# The problem
For each entry, output its words exactly and leave any picture behind.

# Supplied records

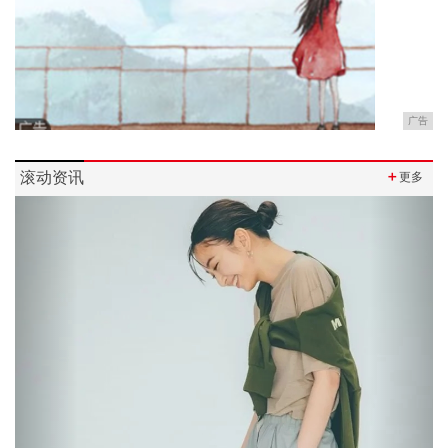
广告
滚动资讯
＋
更多
Previous
Next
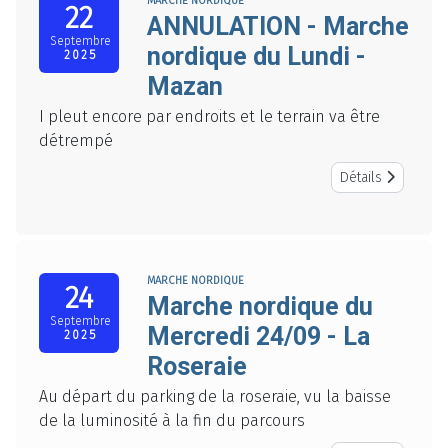
MARCHE NORDIQUE
22
ANNULATION - Marche
Septembre
nordique du Lundi -
2025
Mazan
I pleut encore par endroits et le terrain va être
détrempé
Détails
MARCHE NORDIQUE
24
Marche nordique du
Septembre
Mercredi 24/09 - La
2025
Roseraie
Au départ du parking de la roseraie, vu la baisse
de la luminosité à la fin du parcours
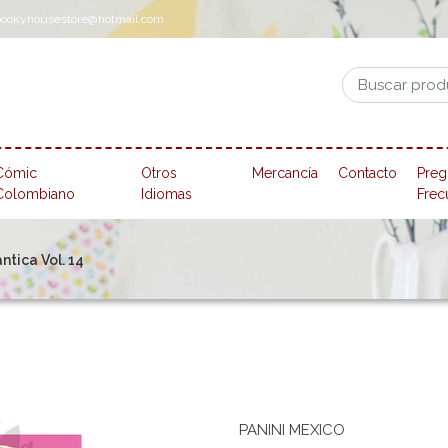
pookyhousestore@hotmail.com
Cómic
Otros
Mercancía
Contacto
Preg
Colombiano
Idiomas
Frec
tica Vol. 14
PANINI MEXICO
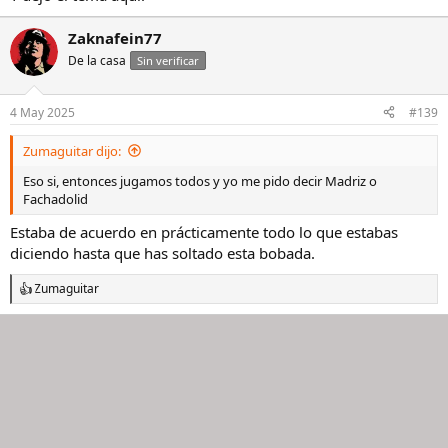
Zaknafein77
De la casa
Sin verificar
4 May 2025
#139
Zumaguitar dijo:
Eso si, entonces jugamos todos y yo me pido decir Madriz o
Fachadolid
Estaba de acuerdo en prácticamente todo lo que estabas
diciendo hasta que has soltado esta bobada.
Zumaguitar
R
e
a
c
c
i
o
n
e
s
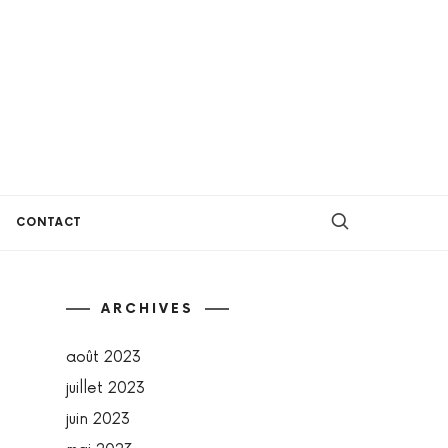
CONTACT
ARCHIVES
août 2023
juillet 2023
juin 2023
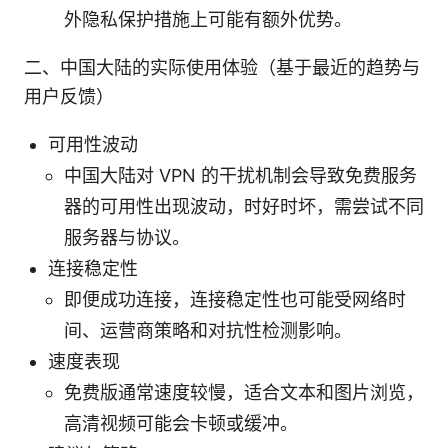
外隐私保护措施上可能有额外优势。
二、中国大陆的实际使用体验（基于最近的趋势与
用户反馈）
可用性波动
中国大陆对 VPN 的干扰机制会导致免费服务
器的可用性出现波动，时好时坏，需尝试不同
服务器与协议。
连接稳定性
即便成功连接，连接稳定性也可能受网络时
间、运营商策略和对抗性检测影响。
速度表现
免费版通常速度较慢，适合文本和图片浏览，
高清视频可能会卡顿或缓冲。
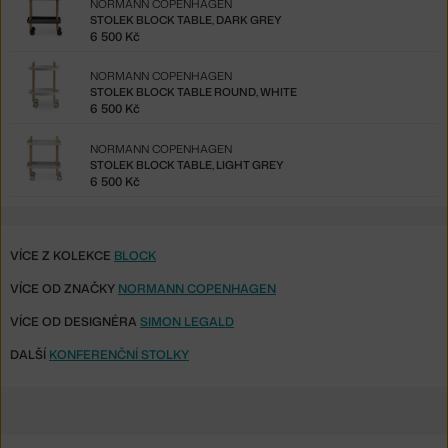
NORMANN COPENHAGEN
STOLEK BLOCK TABLE, DARK GREY
6 500 Kč
NORMANN COPENHAGEN
STOLEK BLOCK TABLE ROUND, WHITE
6 500 Kč
NORMANN COPENHAGEN
STOLEK BLOCK TABLE, LIGHT GREY
6 500 Kč
VÍCE Z KOLEKCE
BLOCK
VÍCE OD ZNAČKY
NORMANN COPENHAGEN
VÍCE OD DESIGNÉRA
SIMON LEGALD
DALŠÍ
KONFERENČNÍ STOLKY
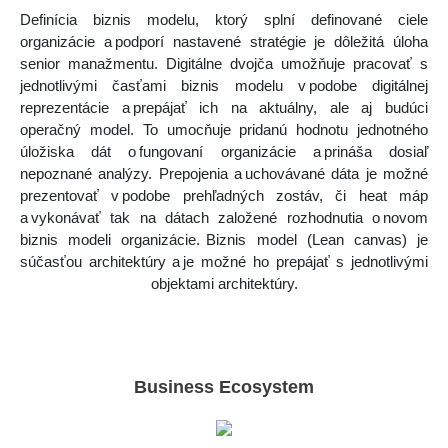
Definícia biznis modelu, ktorý splní definované ciele
organizácie a podporí nastavené stratégie je dôležitá úloha
senior manažmentu. Digitálne dvojča umožňuje pracovať s
jednotlivými časťami biznis modelu v podobe digitálnej
reprezentácie a prepájať ich na aktuálny, ale aj budúci
operačný model. To umocňuje pridanú hodnotu jednotného
úložiska dát o fungovaní organizácie a prináša dosiaľ
nepoznané analýzy. Prepojenia a uchovávané dáta je možné
prezentovať v podobe prehľadných zostáv, či heat máp
a vykonávať tak na dátach založené rozhodnutia o novom
biznis modeli organizácie. Biznis model (Lean canvas) je
súčasťou architektúry a je možné ho prepájať s jednotlivými
objektami architektúry.
Business Ecosystem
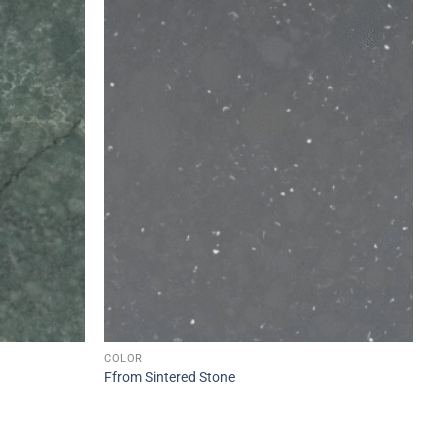
COLOR
Ffrom Sintered Stone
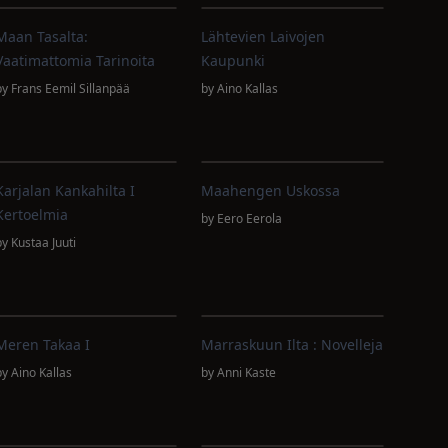
Maan Tasalta:
Lähtevien Laivojen
Vaatimattomia Tarinoita
Kaupunki
by
Frans Eemil Sillanpää
by
Aino Kallas
Karjalan Kankahilta I
Maahengen Uskossa
Kertoelmia
by
Eero Eerola
by
Kustaa Juuti
Meren Takaa I
Marraskuun Ilta : Novelleja
by
Aino Kallas
by
Anni Kaste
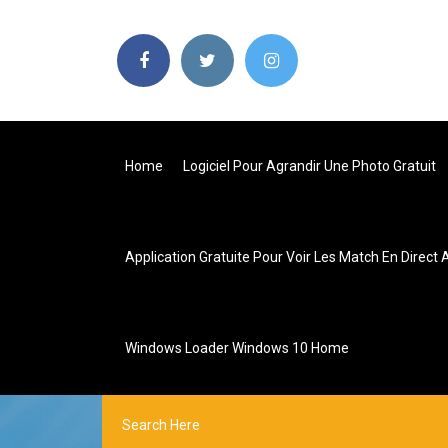
Home
Logiciel Pour Agrandir Une Photo Gratuit
Application Gratuite Pour Voir Les Match En Direct 
Windows Loader Windows 10 Home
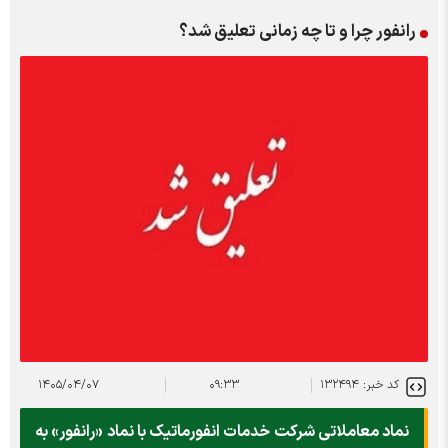
رانفور چرا و تا چه زمانی تعلیق شد؟
کد خبر: ۱۳۲۴۹۴
۰۹:۳۳
۱۴۰۵/۰۴/۰۷
نماد معاملاتی شرکت خدمات انفورماتیک با نماد «رانفور» به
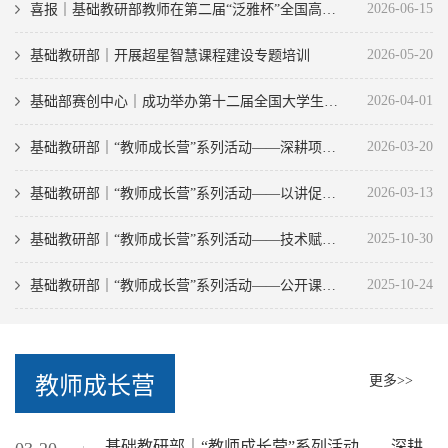
2026-06-15
喜报｜基础教研部教师在第二届“泛雅杯”全国高校智慧课程设计大赛中斩获全国二、三等奖
2026-05-20
基础教研部｜开展超星智慧课程建设专题培训
2026-04-01
基础部赛创中心｜成功举办第十二届全国大学生统计建模大赛宣讲会
2026-03-20
基础教研部｜“教师成长营”系列活动——深耕项目式教学 赋能智慧课程建设
2026-03-13
基础教研部｜“教师成长营”系列活动——以讲促教 以磨提质
2025-10-30
基础教研部｜“教师成长营”系列活动——技术赋能探分子奥秘，思政引领育科学精神
2025-10-24
基础教研部｜“教师成长营”系列活动——公开课分享
教师成长营
更多>>
基础教研部｜“教师成长营”系列活动——深耕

# Result for this exercise
广告
滚动资讯
＋
更多
Previous
Next
MARCHE NORDIQUE
22
ANNULATION - Marche
Septembre
nordique du Lundi -
2025
Mazan
I pleut encore par endroits et le terrain va être
détrempé
Détails
MARCHE NORDIQUE
24
Marche nordique du
Septembre
Mercredi 24/09 - La
2025
Roseraie
Au départ du parking de la roseraie, vu la baisse
de la luminosité à la fin du parcours
pookyhousestore@hotmail.com
Cómic
Otros
Mercancía
Contacto
Preg
Colombiano
Idiomas
Frec
tica Vol. 14
PANINI MEXICO
Zaknafein77
De la casa
Sin verificar
4 May 2025
#139
Zumaguitar dijo:
Eso si, entonces jugamos todos y yo me pido decir Madriz o
Fachadolid
Estaba de acuerdo en prácticamente todo lo que estabas
diciendo hasta que has soltado esta bobada.
Zumaguitar
R
e
a
c
c
i
o
n
e
s
CONTACT
ARCHIVES
août 2023
juillet 2023
juin 2023
外隐私保护措施上可能有额外优势。
二、中国大陆的实际使用体验（基于最近的趋势与
用户反馈）
可用性波动
中国大陆对 VPN 的干扰机制会导致免费服务
器的可用性出现波动，时好时坏，需尝试不同
服务器与协议。
连接稳定性
即便成功连接，连接稳定性也可能受网络时
间、运营商策略和对抗性检测影响。
速度表现
免费版通常速度较慢，适合文本和图片浏览，
高清视频可能会卡顿或缓冲。
NORMANN COPENHAGEN
STOLEK BLOCK TABLE, DARK GREY
6 500 Kč
NORMANN COPENHAGEN
STOLEK BLOCK TABLE ROUND, WHITE
6 500 Kč
NORMANN COPENHAGEN
STOLEK BLOCK TABLE, LIGHT GREY
6 500 Kč
VÍCE Z KOLEKCE
BLOCK
VÍCE OD ZNAČKY
NORMANN COPENHAGEN
VÍCE OD DESIGNÉRA
SIMON LEGALD
DALŠÍ
KONFERENČNÍ STOLKY
Definícia biznis modelu, ktorý splní definované ciele
organizácie a podporí nastavené stratégie je dôležitá úloha
senior manažmentu. Digitálne dvojča umožňuje pracovať s
jednotlivými časťami biznis modelu v podobe digitálnej
reprezentácie a prepájať ich na aktuálny, ale aj budúci
operačný model. To umocňuje pridanú hodnotu jednotného
úložiska dát o fungovaní organizácie a prináša dosiaľ
nepoznané analýzy. Prepojenia a uchovávané dáta je možné
prezentovať v podobe prehľadných zostáv, či heat máp
a vykonávať tak na dátach založené rozhodnutia o novom
biznis modeli organizácie. Biznis model (Lean canvas) je
súčasťou architektúry a je možné ho prepájať s jednotlivými
objektami architektúry.
Business Ecosystem
COLOR
Ffrom Sintered Stone
Maan Tasalta:
Lähtevien Laivojen
Vaatimattomia Tarinoita
Kaupunki
by
Frans Eemil Sillanpää
by
Aino Kallas
Karjalan Kankahilta I
Maahengen Uskossa
Kertoelmia
by
Eero Eerola
by
Kustaa Juuti
Meren Takaa I
Marraskuun Ilta : Novelleja
by
Aino Kallas
by
Anni Kaste
Home
Logiciel Pour Agrandir Une Photo Gratuit
Application Gratuite Pour Voir Les Match En Direct 
Windows Loader Windows 10 Home
رانفور چرا و تا چه زمانی تعلیق شد؟
کد خبر: ۱۳۲۴۹۴
۰۹:۳۳
۱۴۰۵/۰۴/۰۷
نماد معاملاتی شرکت خدمات انفورماتیک با نماد «رانفور» به
2026-06-15
喜报｜基础教研部教师在第二届“泛雅杯”全国高校智慧课程设计大赛中斩获全国二、三等奖
2026-05-20
基础教研部｜开展超星智慧课程建设专题培训
2026-04-01
基础部赛创中心｜成功举办第十二届全国大学生统计建模大赛宣讲会
2026-03-20
基础教研部｜“教师成长营”系列活动——深耕项目式教学 赋能智慧课程建设
2026-03-13
基础教研部｜“教师成长营”系列活动——以讲促教 以磨提质
2025-10-30
基础教研部｜“教师成长营”系列活动——技术赋能探分子奥秘，思政引领育科学精神
2025-10-24
基础教研部｜“教师成长营”系列活动——公开课分享
教师成长营
更多>>
基础教研部｜“教师成长营”系列活动——深耕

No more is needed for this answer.